The ongoing crisis in short-supply drugs, which went from background noise to a top-level problem for many hospital networks over the past year has not been “fixed,” by any means. The current list, available at the Am. Soc. of Health-System Pharmacists,* has 213 entries. But there is some movement, with a new company, Covis Pharmaceuticals (Cary, NC), solidifying supplies for some of the drugs. The company announced in late March that it is now supplying Zantac (ranitidine hydrochloride) for injection, and has aggressive plans to address other short-supply drugs.

“We have a unique business model,” says Bill Collins, CEO of the company, which is the US arm of Covis Pharmaceuticals Sarl, in Zug, Switzerland. “We will acquire the rights to branded drugs that have gone off-patent, but remain critical therapies in acute-care markets.” The company has added Zantac for injection (introduced by GSK) to a list that includes Lanoxin (digoxin), Fortaz (ceftazidime) and Zinacef (cefuroxime), and is on the hunt for other brands.

It is common for branded pharma companies, once a drug has gone off-patent, to continue to manufacture the branded formulation, but usually at a drastically reduced scale (and price) due to the generic competition. Over time, those brands become something of a neglected product, or one whose production gets shunted around as the branded company allocates resources for newer, higher-volume drugs. All this would be ho-hum business variations, except when the generic manufacturers run into their own problems.

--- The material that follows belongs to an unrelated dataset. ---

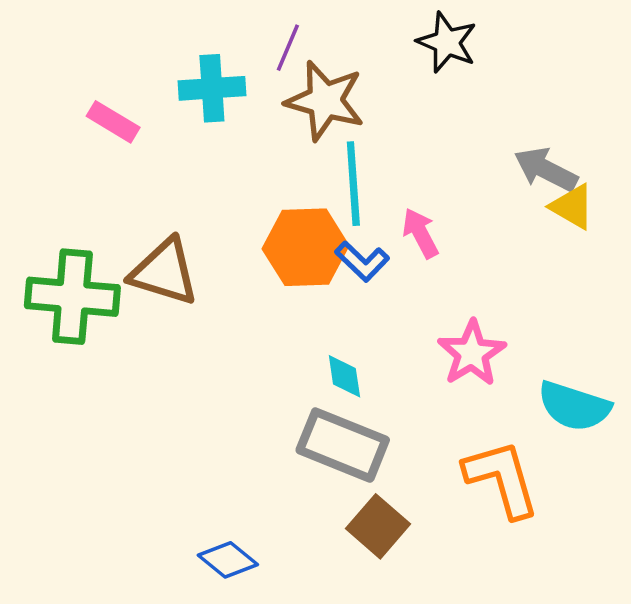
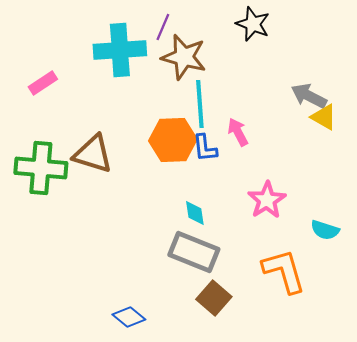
cyan cross: (212, 88) -> (120, 50), size x1.4
pink rectangle: (113, 122) -> (43, 83), moved, turned -64
blue L-shape: (362, 261) -> (205, 148), turned 40
cyan semicircle: (574, 406) -> (325, 230), size x0.7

In Collins’ view, there are three components to short-supply drugs: a lack of attention by the originator company (when that company retains some market presence, and didn’t leave the market altogether for that drug); manufacturing issues or other supply interruptions at generic manufacturers; and the low prices that GPOs seek for products in contract negotiations. “We’ve been in continuous discussions with GPOs and hospital pharmacy directors, who are spending extraordinary time and resources to secure supply,” he says. “They understand that we have to make these products at a price we can afford.”

No quick fixes

For the drug shortage crisis overall, there is yet to appear any quick fix—or even a “slow fix,” if that can be conceived. Various legislative bills to require advance notification of production changes by manufacturers remain in committee in Congress—but even if that action were taken, it wouldn’t address unforeseen interruptions. FDA has a drug-shortage task force, which was beefed up by executive order in the fall, and they have been successful both in obtaining better notifications from manufacturers, and working to develop alternative sources of supply for some drugs. The Generic Pharmaceutical Assn (GPhA) floated the idea of a third-party information broker consolidating information about drug shortages and supplies, but little has been heard of that since.

Finally, a group of Congressmen (Senators Tom Harkin and John Rockefeller, and Rep. Elijah Cummings) committee has investigated charges of drug hoarding or price gouging by secondary distributors, but aside from finding alleged irregularities such as self-dealing in drugs (which is illegal, depending on the jurisdiction in which the irregularity occurred), no smoking gun has been found.